🤖 AI Summary
This work addresses the paradigm mismatch in current medical question-answering alignment methods, where human preference annotations are costly and fail to capture the absolute correctness of medical facts, while verifiable rewards suffer from the absence of effective automatic validators and multi-objective heterogeneous rewards often lead to scale mismatches and optimization conflicts. To resolve this, the authors propose a multidimensional medical alignment matrix that decomposes alignment objectives into four categories—core capabilities, expert knowledge, online feedback, and formatting compliance—and generates fine-grained reward signals from observable metrics under a unified optimization framework.
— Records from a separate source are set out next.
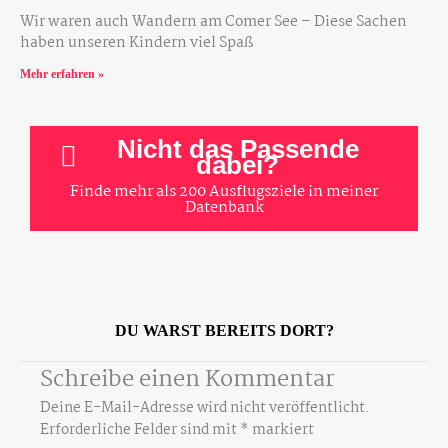
Wir waren auch Wandern am Comer See – Diese Sachen
haben unseren Kindern viel Spaß
Mehr erfahren »
Nicht das Passende
dabei?
Finde mehr als 200 Ausflugsziele in meiner
Datenbank
DU WARST BEREITS DORT?
Schreibe einen Kommentar
Deine E-Mail-Adresse wird nicht veröffentlicht.
Erforderliche Felder sind mit
*
markiert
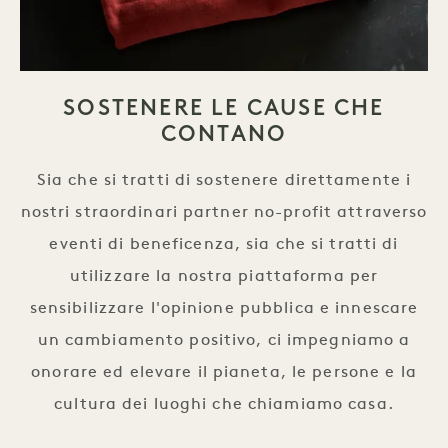
SOSTENERE LE CAUSE CHE
CONTANO
Sia che si tratti di sostenere direttamente i
nostri straordinari partner no-profit attraverso
eventi di beneficenza, sia che si tratti di
utilizzare la nostra piattaforma per
sensibilizzare l'opinione pubblica e innescare
un cambiamento positivo, ci impegniamo a
onorare ed elevare il pianeta, le persone e la
cultura dei luoghi che chiamiamo casa.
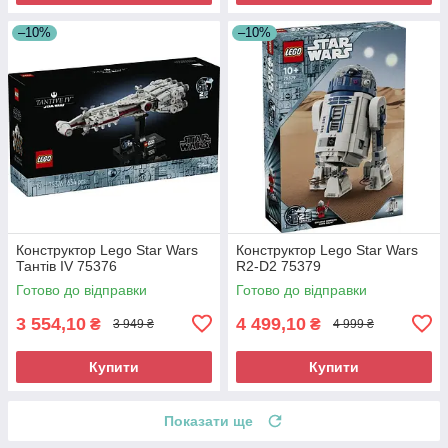
–10%
–10%
Конструктор Lego Star Wars
Конструктор Lego Star Wars
Тантів IV 75376
R2-D2 75379
Готово до відправки
Готово до відправки
3 554,10
4 499,10
₴
₴
3 949 ₴
4 999 ₴
Купити
Купити
Показати ще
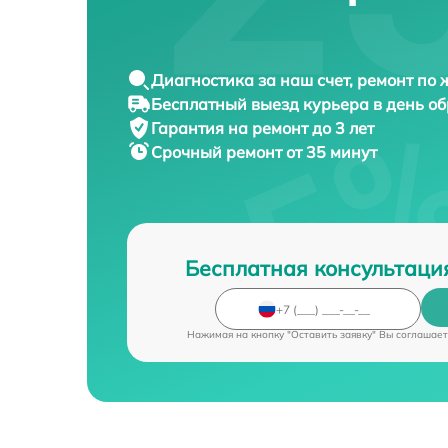
Диагностика за наш счет, ремонт по
Бесплатный выезд курьера в день о
Гарантия на ремонт до 3 лет
Срочный ремонт от 35 минут
Бесплатная консультаци
Нажимая на кнопку "Оставить заявку" Вы соглашает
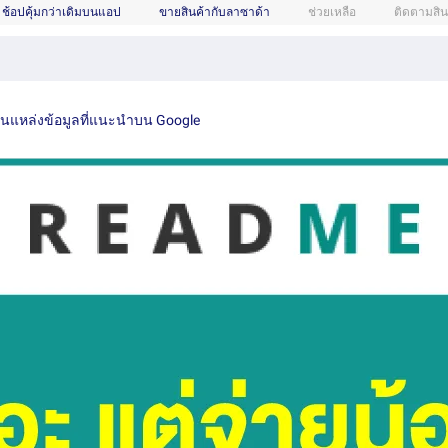
ช้อปคุ้มกว่าเดิมบนแอป
ขายสินค้ากับลาซาด้า
ช่วยเหลือ
ติดตามสิน
เป็นแหล่งข้อมูลที่แนะนำบน Google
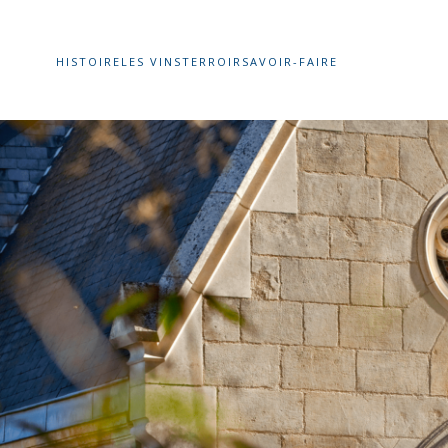
HISTOIRE
LES VINS
TERROIR
SAVOIR-FAIRE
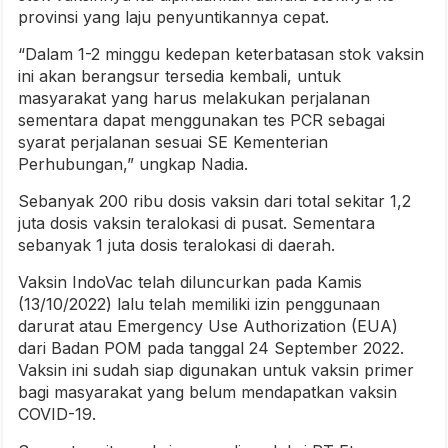
provinsi yang laju penyuntikannya cepat.
“Dalam 1-2 minggu kedepan keterbatasan stok vaksin
ini akan berangsur tersedia kembali, untuk
masyarakat yang harus melakukan perjalanan
sementara dapat menggunakan tes PCR sebagai
syarat perjalanan sesuai SE Kementerian
Perhubungan,” ungkap Nadia.
Sebanyak 200 ribu dosis vaksin dari total sekitar 1,2
juta dosis vaksin teralokasi di pusat. Sementara
sebanyak 1 juta dosis teralokasi di daerah.
Vaksin IndoVac telah diluncurkan pada Kamis
(13/10/2022) lalu telah memiliki izin penggunaan
darurat atau Emergency Use Authorization (EUA)
dari Badan POM pada tanggal 24 September 2022.
Vaksin ini sudah siap digunakan untuk vaksin primer
bagi masyarakat yang belum mendapatkan vaksin
COVID-19.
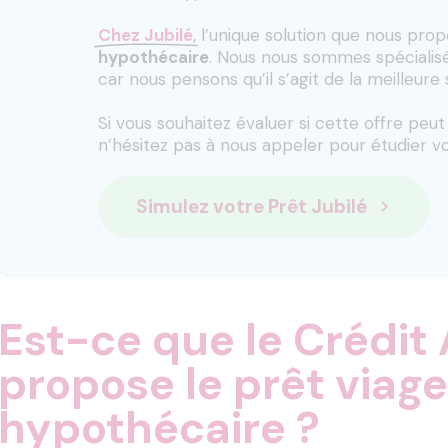
Chez Jubilé
, l’unique solution que nous pro
hypothécaire
. Nous nous sommes spécialisé
car nous pensons qu’il s’agit de la meilleure 
Si vous souhaitez évaluer si cette offre peu
n’hésitez pas à nous appeler pour étudier vo
Simulez votre Prêt Jubilé
Est-ce que le Crédit 
propose le prêt viage
hypothécaire ?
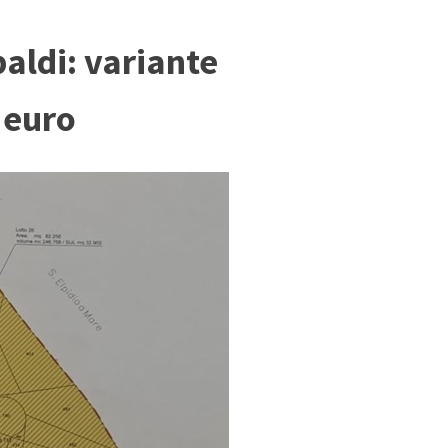
baldi: variante
 euro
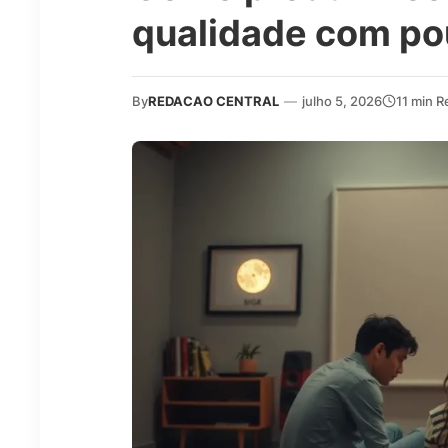
qualidade com po
By
REDACAO CENTRAL
—
julho 5, 2026
11 min R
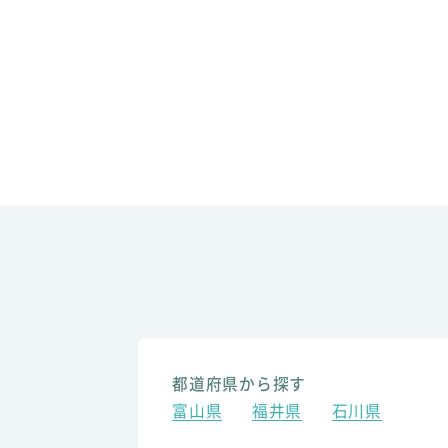
都道府県から探す
富山県
福井県
石川県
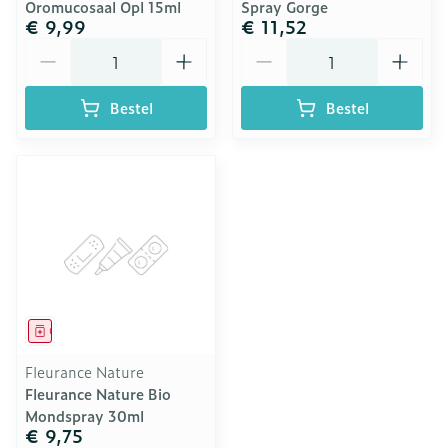
Oromucosaal Opl 15ml
Spray Gorge
€ 9,99
€ 11,52
Aantal
Aantal
Bestel
Bestel
Geneesmiddel
Fleurance Nature
Fleurance Nature Bio
Mondspray 30ml
€ 9,75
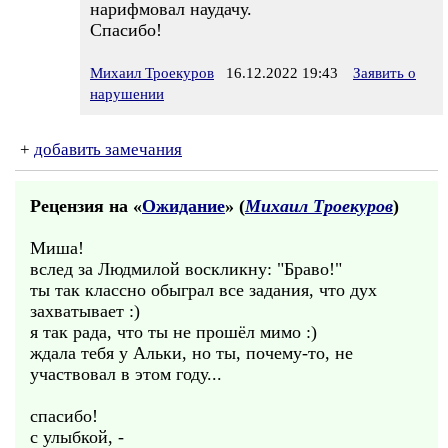
нарифмовал наудачу.
Спасибо!
Михаил Троекуров
16.12.2022 19:43
Заявить о
нарушении
+
добавить замечания
Рецензия на «
Ожидание
» (
Михаил Троекуров
)
Миша!
вслед за Людмилой воскликну: "Браво!"
ты так классно обыграл все задания, что дух
захватывает :)
я так рада, что ты не прошёл мимо :)
ждала тебя у Альки, но ты, почему-то, не
участвовал в этом году...
спасибо!
с улыбкой, -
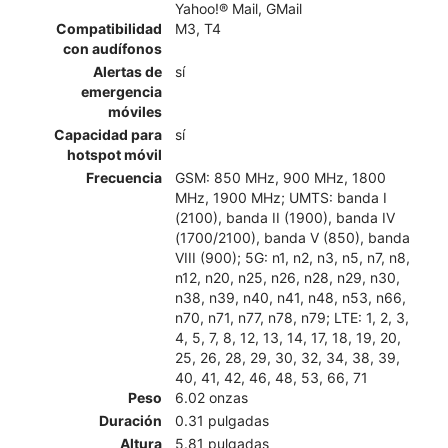
Yahoo!® Mail, GMail
Compatibilidad
M3, T4
con audífonos
Alertas de
sí
emergencia
móviles
Capacidad para
sí
hotspot móvil
Frecuencia
GSM: 850 MHz, 900 MHz, 1800
MHz, 1900 MHz; UMTS: banda I
(2100), banda II (1900), banda IV
(1700/2100), banda V (850), banda
VIII (900); 5G: n1, n2, n3, n5, n7, n8,
n12, n20, n25, n26, n28, n29, n30,
n38, n39, n40, n41, n48, n53, n66,
n70, n71, n77, n78, n79; LTE: 1, 2, 3,
4, 5, 7, 8, 12, 13, 14, 17, 18, 19, 20,
25, 26, 28, 29, 30, 32, 34, 38, 39,
40, 41, 42, 46, 48, 53, 66, 71
Peso
6.02 onzas
Duración
0.31 pulgadas
Altura
5.81 pulgadas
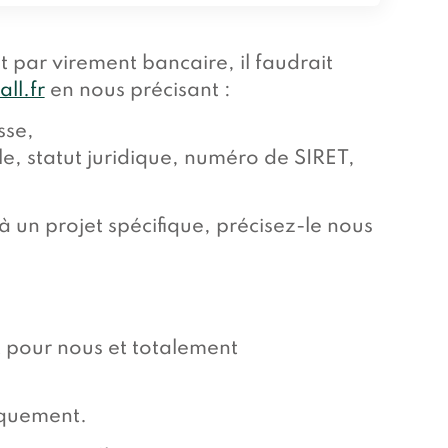
it par virement bancaire, il faudrait
ll.fr
en nous précisant :
sse,
le, statut juridique, numéro de SIRET,
à un projet spécifique, précisez-le nous
et pour nous et totalement
iquement.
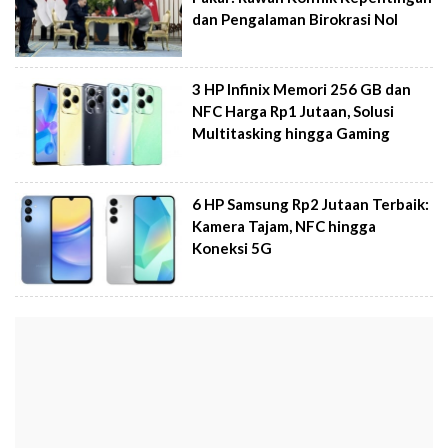
dan Pengalaman Birokrasi Nol
3 HP Infinix Memori 256 GB dan
NFC Harga Rp1 Jutaan, Solusi
Multitasking hingga Gaming
6 HP Samsung Rp2 Jutaan Terbaik:
Kamera Tajam, NFC hingga
Koneksi 5G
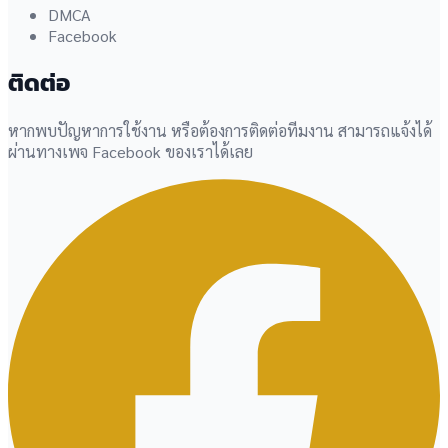
DMCA
Facebook
ติดต่อ
หากพบปัญหาการใช้งาน หรือต้องการติดต่อทีมงาน สามารถแจ้งได้
ผ่านทางเพจ Facebook ของเราได้เลย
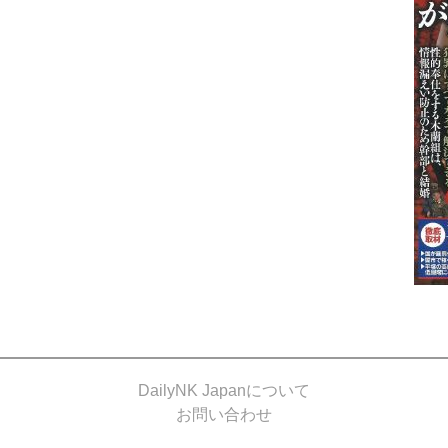
DailyNK Japanについて
お問い合わせ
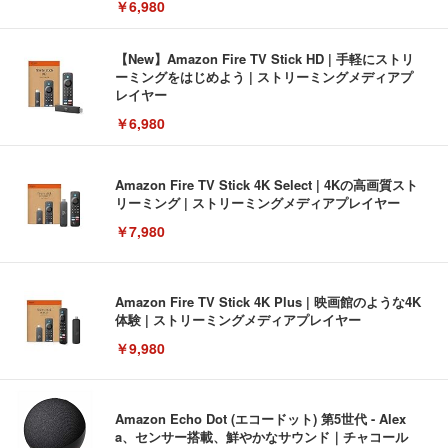
￥6,980
【New】Amazon Fire TV Stick HD | 手軽にストリ
ーミングをはじめよう | ストリーミングメディアプ
レイヤー
￥6,980
Amazon Fire TV Stick 4K Select | 4Kの高画質スト
リーミング | ストリーミングメディアプレイヤー
￥7,980
Amazon Fire TV Stick 4K Plus | 映画館のような4K
体験 | ストリーミングメディアプレイヤー
￥9,980
Amazon Echo Dot (エコードット) 第5世代 - Alex
a、センサー搭載、鮮やかなサウンド｜チャコール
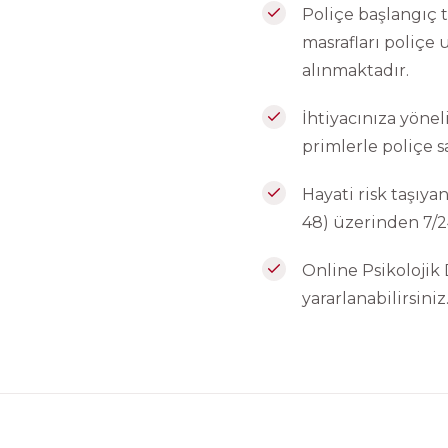
Poliçe başlangıç t
masrafları poliçe 
alınmaktadır.
İhtiyacınıza yöne
primlerle poliçe sa
Hayati risk taşıy
48) üzerinden 7/2
Online Psikolojik
yararlanabilirsiniz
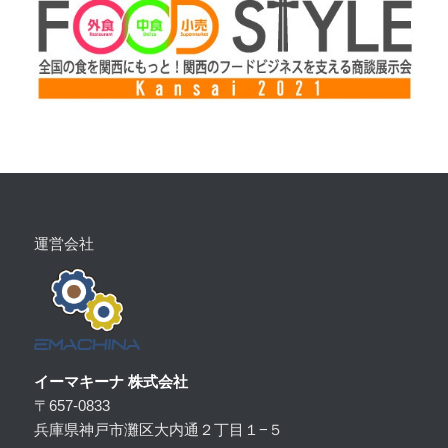
運営会社
イーマキーナ 株式会社
〒657-0833
兵庫県神戸市灘区大内通２丁目１−５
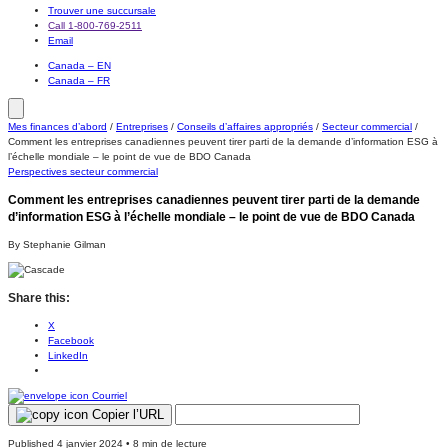
Trouver une succursale
Call 1-800-769-2511
Email
Canada – EN
Canada – FR
Mes finances d’abord
/
Entreprises
/
Conseils d’affaires appropriés
/
Secteur commercial
/
Comment les entreprises canadiennes peuvent tirer parti de la demande d’information ESG à
l’échelle mondiale – le point de vue de BDO Canada
Perspectives secteur commercial
Comment les entreprises canadiennes peuvent tirer parti de la demande
d’information ESG à l’échelle mondiale – le point de vue de BDO Canada
By Stephanie Gilman
Share this:
X
Facebook
LinkedIn
Courriel
Copier l’URL
Published 4 janvier 2024 • 8 min de lecture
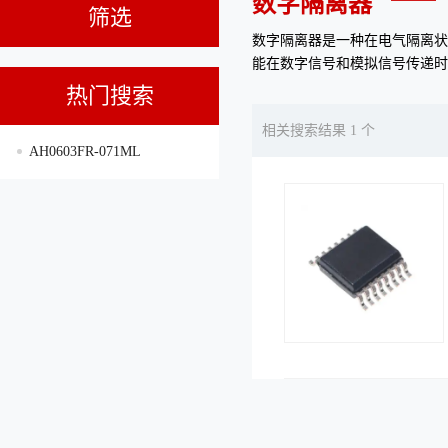
数字隔离器
筛选
数字隔离器是一种在电气隔离状
能在数字信号和模拟信号传递时
热门搜索
相关搜索结果 1 个
AH0603FR-071ML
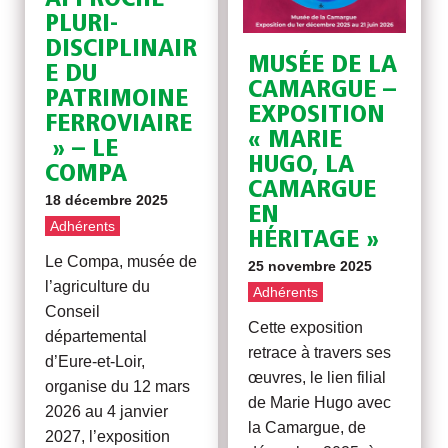
PLURI-
DISCIPLINAIR
MUSÉE DE LA
E DU
CAMARGUE –
PATRIMOINE
EXPOSITION
FERROVIAIRE
« MARIE
» – LE
HUGO, LA
COMPA
CAMARGUE
18 décembre 2025
EN
Adhérents
HÉRITAGE »
Le Compa, musée de
25 novembre 2025
l’agriculture du
Adhérents
Conseil
Cette exposition
départemental
retrace à travers ses
d’Eure-et-Loir,
œuvres, le lien filial
organise du 12 mars
de Marie Hugo avec
2026 au 4 janvier
la Camargue, de
2027, l’exposition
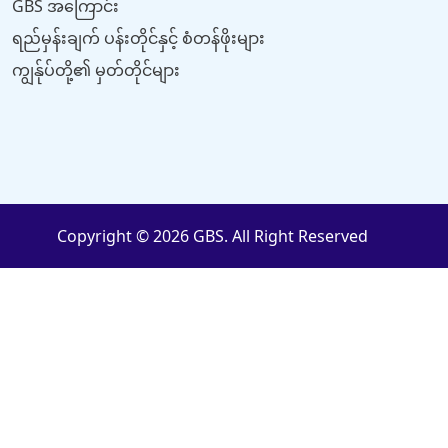
GBS အကြောင်း
ရည်မှန်းချက် ပန်းတိုင်နှင့် စံတန်ဖိုးများ
ကျွန်ုပ်တို့၏ မှတ်တိုင်များ
Copyright © 2026 GBS. All Right Reserved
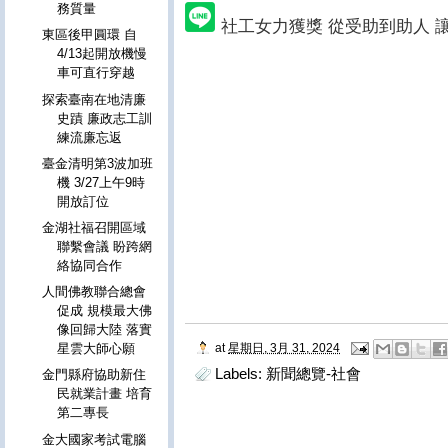
務質量
社工女力獲獎 從受助到助人 
東區後甲圓環 自
4/13起開放機慢
車可直行穿越
探索臺南在地清廉
史蹟 廉政志工訓
練流廉忘返
臺金清明第3波加班
機 3/27上午9時
開放訂位
金湖社福召開區域
聯繫會議 盼跨網
絡協同合作
人間佛教聯合總會
促成 規模最大佛
像回歸大陸 落實
at
星期日, 3月 31, 2024
星雲大師心願
Labels:
新聞總覽-社會
金門縣府協助新住
民就業計畫 培育
第二專長
金大國家考試電腦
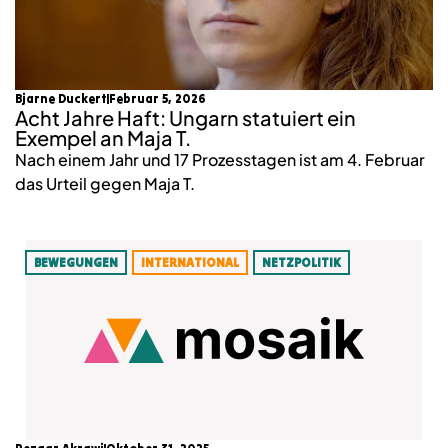
Bjarne Duckert
Februar 5, 2026
Acht Jahre Haft: Ungarn statuiert ein
Exempel an Maja T.
Nach einem Jahr und 17 Prozesstagen ist am 4. Februar
das Urteil gegen Maja T.
BEWEGUNGEN
INTERNATIONAL
NETZPOLITIK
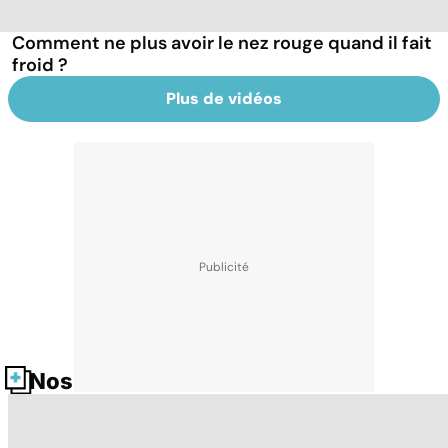
Comment ne plus avoir le nez rouge quand il fait
froid ?
Plus de vidéos
Nos fiches santé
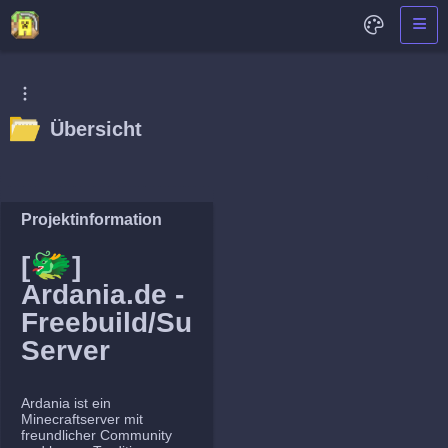
Übersicht
Projektinformation
🐲
[
]
Ardania.de -
Freebuild/Survival
Server
Ardania ist ein
Minecraftserver mit
freundlicher Community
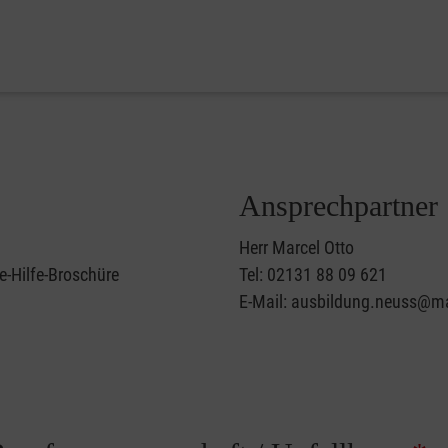
Ansprechpartner
Herr Marcel Otto
e-Hilfe-Broschüre
Tel: 02131 88 09 621
E-Mail: ausbildung.neuss@ma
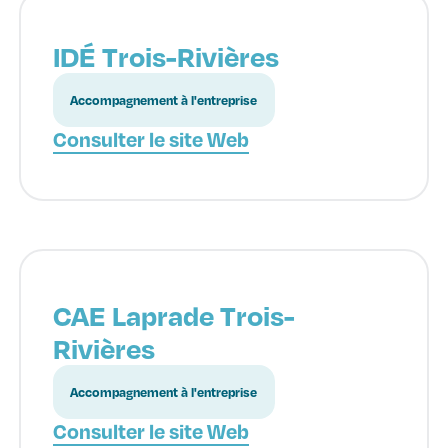
IDÉ Trois-Rivières
Accompagnement à l'entreprise
Consulter le site Web
CAE Laprade Trois-
Rivières
Accompagnement à l'entreprise
Consulter le site Web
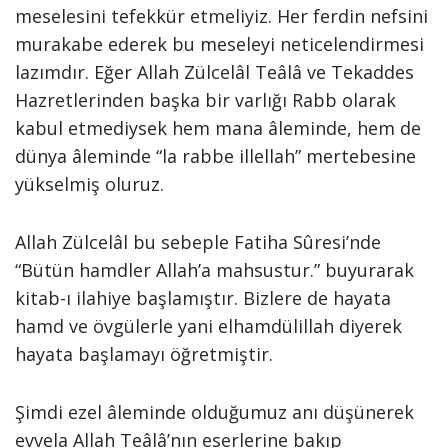
meselesini tefekkür etmeliyiz. Her ferdin nefsini
murakabe ederek bu meseleyi neticelendirmesi
lazımdır. Eğer Allah Zülcelâl Teâlâ ve Tekaddes
Hazretlerinden başka bir varlığı Rabb olarak
kabul etmediysek hem mana âleminde, hem de
dünya âleminde “la rabbe illellah” mertebesine
yükselmiş oluruz.
Allah Zülcelâl bu sebeple Fatiha Sûresi’nde
“Bütün hamdler Allah’a mahsustur.” buyurarak
kitab-ı ilahiye başlamıştır. Bizlere de hayata
hamd ve övgülerle yani elhamdülillah diyerek
hayata başlamayı öğretmiştir.
Şimdi ezel âleminde olduğumuz anı düşünerek
evvela Allah Teâlâ’nın eserlerine bakıp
Key innovations include a closed-loop diagnosis-reward mechanism, Reference-Frozen Normalization for consistent reward scaling, and a Tri-Factor adaptive dynamic weighting strategy that enables weakness-aware, risk-prioritized co-optimization. Experiments demonstrate significant improvements in correctness, safety, and compliance, establishing a new paradigm for complex alignment tasks in specialized domains.
📝 Abstract
While reinforcement learning for large language model alignment has progressed rapidly in recent years, transferring these paradigms to high-stakes medical question answering reveals a fundamental paradigm mismatch. Reinforcement Learning from Human Feedback relies on preference annotations that are prohibitively expensive and often fail to reflect the absolute correctness of medical facts. Reinforcement Learning from Verifiable Rewards lacks effective automatic verifiers and struggles to handle complex clinical contexts. Meanwhile, medical alignment requires the simultaneous optimization of correctness, safety, and compliance, yet multi-objective heterogeneous reward signals are prone to scale mismatch and optimization conflicts.To address these challenges, we propose a robust medical alignment paradigm. We first construct a holistic multi-dimensional medical alignment matrix that decomposes alignment objectives into four categories: fundamental capabilities, expert knowledge, online feedback, and format specifications. Within each category, we establish a closed loop of where observable metrics inform attributable diagnosis, which in turn drives optimizable rewards, thereby providing fine-grained, high-resolution supervision signals for subsequent iterative optimization. To resolve gradient domination and optimization instability problem caused by heterogeneous signals, we further propose a unified optimization mechanism. This mechanism employs Reference-Frozen Normalization to align reward scales and implements a Tri-Factor Adaptive Dynamic Weighting strategy to achieve collaborative optimization that is weakness-oriented, risk-prioritized, and redundancy-reducing. Experimental results demonstrate the effectiveness of our proposed paradigm in real-world medical scenario evaluations, establishing a new paradigm for complex alignment in vertical domains.